At the heart of our review is a person's constitutional right to be free of certain government intrusions. The United States and Minnesota Constitutions prohibit unreasonable searches and seizures, and warrantless searches or seizures are presumed unreasonable. U.S. Const. amend. IV; Minn. Const. art. I, § 10. But an officer may, without a warrant, perform an investigatory stop of a vehicle if he has a reasonable, articulable suspicion of criminal activity. State v. Pike, 551 N.W.2d 919, 921-22 (Minn. 1996) (citing Terry v. Ohio, 392 U.S. 1, 21-22 (1968)). Swanson's contention that we are limited to the district court's rationale and fact findings miscomprehend the nature of the constitutional right. The Fourth Amendment prohibits officers from effecting "unreasonable . . . seizures." U.S. Const. amend. IV. And "the Fourth Amendment's concern with 'reasonableness' allows certain actions to be taken in certain circumstances, whatever the subjective intent." Whren v. United States, 517 U.S. 806, 814 (1996).

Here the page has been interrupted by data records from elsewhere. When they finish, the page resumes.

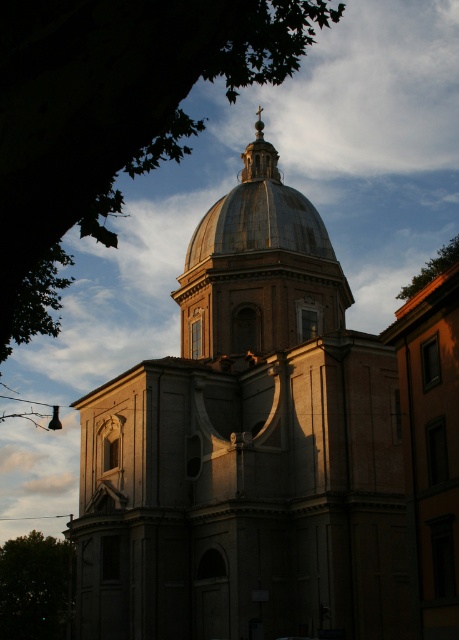 Is gray stone dome at center below shiny metallic dome at center?

Correct, gray stone dome at center is located below shiny metallic dome at center.

This screenshot has width=459, height=640. In order to click on gray stone dome at center in this screenshot , I will do `click(247, 451)`.

Is the position of gray stone dome at center more distant than that of green leafy tree at lower left?

No, gray stone dome at center is in front of green leafy tree at lower left.

At what (x,y) coordinates should I click in order to perform the action: click on gray stone dome at center. Please return your answer as a coordinate pair (x, y). Looking at the image, I should click on (247, 451).

Between gray stone dome at center and gold textured dome at center, which one appears on the left side from the viewer's perspective?

From the viewer's perspective, gray stone dome at center appears more on the left side.

Can you confirm if gray stone dome at center is taller than gold textured dome at center?

Yes.

The width and height of the screenshot is (459, 640). I want to click on gray stone dome at center, so click(x=247, y=451). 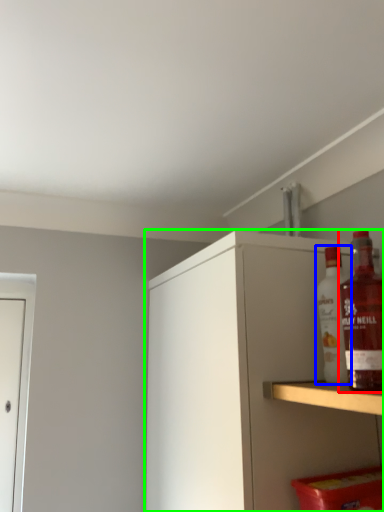 Question: Which is farther away from bottle (highlighted by a red box)? bottle (highlighted by a blue box) or cabinetry (highlighted by a green box)?

Choices:
 (A) bottle
 (B) cabinetry

Answer: (B) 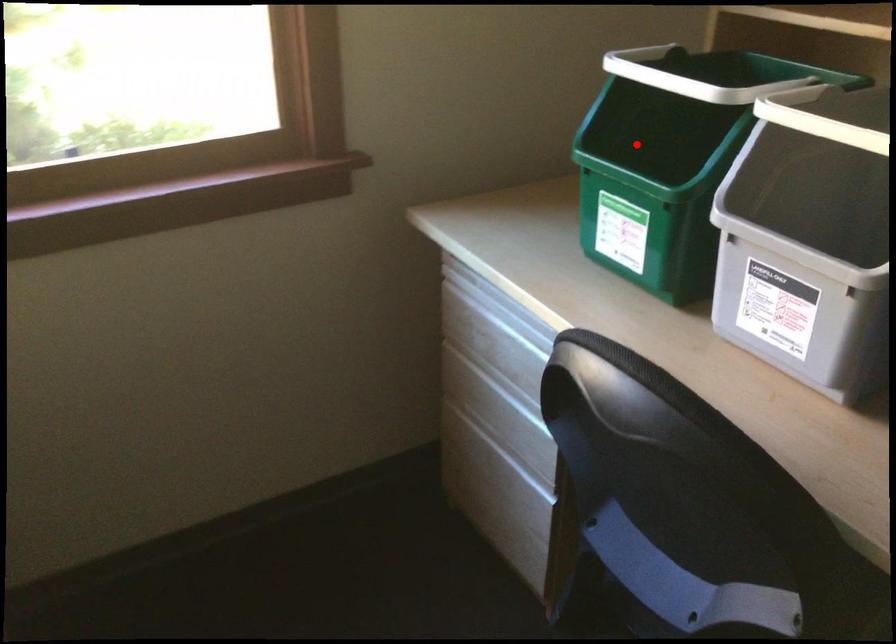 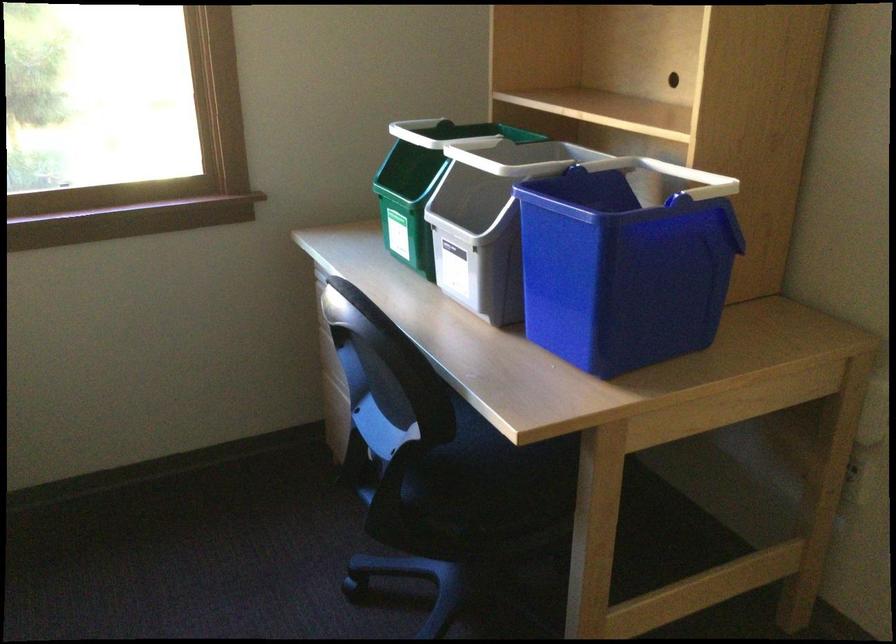 Locate, in the second image, the point that corresponds to the highlighted location in the first image.

(421, 184) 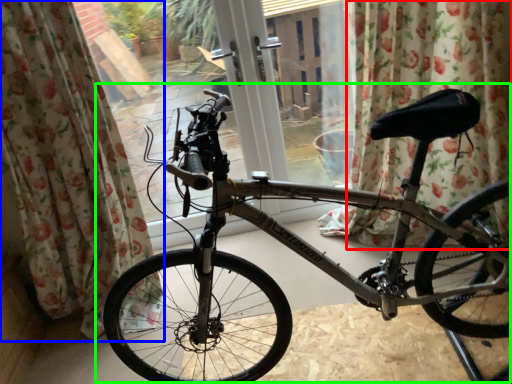 Question: Which object is positioned closest to curtain (highlighted by a red box)? Select from curtain (highlighted by a blue box) and bicycle (highlighted by a green box).

Choices:
 (A) curtain
 (B) bicycle

Answer: (B)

For this reason, "[s]ubjective intentions play no role in ordinary, probable-cause Fourth Amendment analysis," id. at 813, and the same is so in ordinary, reasonable-suspicion analysis, United States v. Knights, 534 U.S. 112, 122 (2001). We apply this objective standard here.

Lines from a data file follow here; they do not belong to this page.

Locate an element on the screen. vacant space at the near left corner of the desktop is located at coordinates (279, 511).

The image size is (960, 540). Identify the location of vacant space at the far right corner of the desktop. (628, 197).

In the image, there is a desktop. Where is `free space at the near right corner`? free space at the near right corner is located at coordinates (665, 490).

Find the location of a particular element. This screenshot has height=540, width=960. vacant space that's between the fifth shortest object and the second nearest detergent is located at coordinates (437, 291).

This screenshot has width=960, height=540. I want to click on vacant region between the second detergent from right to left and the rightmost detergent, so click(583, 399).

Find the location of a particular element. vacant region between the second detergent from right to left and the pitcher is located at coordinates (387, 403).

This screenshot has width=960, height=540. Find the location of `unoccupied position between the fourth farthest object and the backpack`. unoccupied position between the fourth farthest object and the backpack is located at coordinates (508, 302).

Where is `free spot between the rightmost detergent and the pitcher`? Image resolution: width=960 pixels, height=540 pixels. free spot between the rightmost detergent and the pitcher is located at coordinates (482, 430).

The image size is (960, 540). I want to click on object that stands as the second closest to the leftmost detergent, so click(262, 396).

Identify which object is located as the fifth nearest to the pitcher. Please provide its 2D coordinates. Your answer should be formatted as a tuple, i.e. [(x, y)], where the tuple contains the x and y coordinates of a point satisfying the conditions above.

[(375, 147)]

For that reason, we do not limit our review to the explanation the officer articulated as the basis for the stop. As the United States Supreme Court explained, "the constitutional reasonableness of traffic stops" cannot turn on "the actual motivations of the individual officers involved." Whren, 517 U.S. at 813; see also Knights, 534 U.S. at 122 (extending Whren's objective test to reasonable suspicion review). Although appellate courts frequently consider the actually articulated rationale that the seizing officer relied on for the stop, see, e.g., State v. Diede, 795 N.W.2d 836, 843 (Minn. 2011), the more accurately described objective test is "whether a reasonable, articulable suspicion exists from the perspective of a trained police officer." State v. Lemert, 843 N.W.2d 227, 230 (Minn. 2014) (emphasis added). For that reason, "[i]t is enough that a law enforcement officer can articulate specific facts which, taken together with rational inferences from those facts, objectively support the officer's suspicion." State v. Lugo, 887 N.W.2d 476, 486 (Minn. 2016) (emphasis added). We are not restricted to the officer's stated rationale in our review.

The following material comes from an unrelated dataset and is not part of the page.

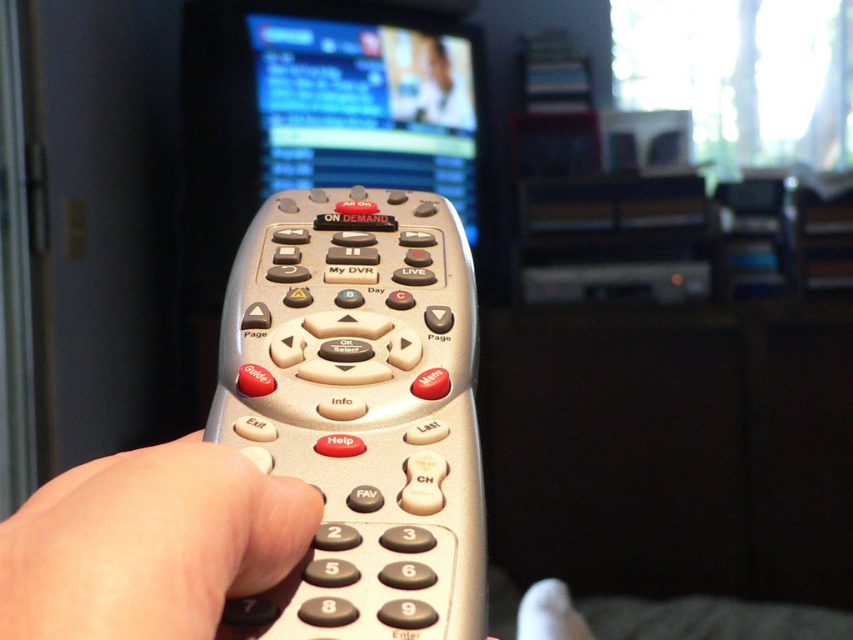 You are trying to use the remote to change the channel. Since the skinny beige hand at center is behind the silver metallic remote at center, can you see the buttons on the remote?

The skinny beige hand at center is behind the silver metallic remote at center, so the hand is not blocking the front of the remote. Therefore, you can see the buttons on the silver metallic remote at center.

You are trying to press a button on the silver metallic remote at center. Since the skinny beige hand at center is holding it, where should you move your hand to access the remote?

The silver metallic remote at center is to the right of the skinny beige hand at center, so you should move your hand to the right of the skinny beige hand at center to access the silver metallic remote at center.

And because our review of the district court's decision is de novo, in addition to being based on objective analysis, we do not limit our review to the reason the district court relied on when it determined the stop's validity. We demonstrated this approach in State v. Poehler, 921 N.W.2d 577 (Minn.App. 2018), aff'd, 935 N.W.2d 729 (Minn. 2019). In Poehler, we recognized that the district court deemed a traffic stop constitutional on an invalid ground. 921 N.W.2d at 582. But based on the de novo nature of our review and the objective framing of our analysis, we explained, "Although Officer Giese lacked reasonable suspicion to stop Poehler for having a vision-impairing cracked windshield, and the district court mistakenly validated the stop on that ground, the officer nevertheless had reasonable suspicion to stop him for not wearing his seat belt." Id. We are not restricted to the district court's stated rationale in our review.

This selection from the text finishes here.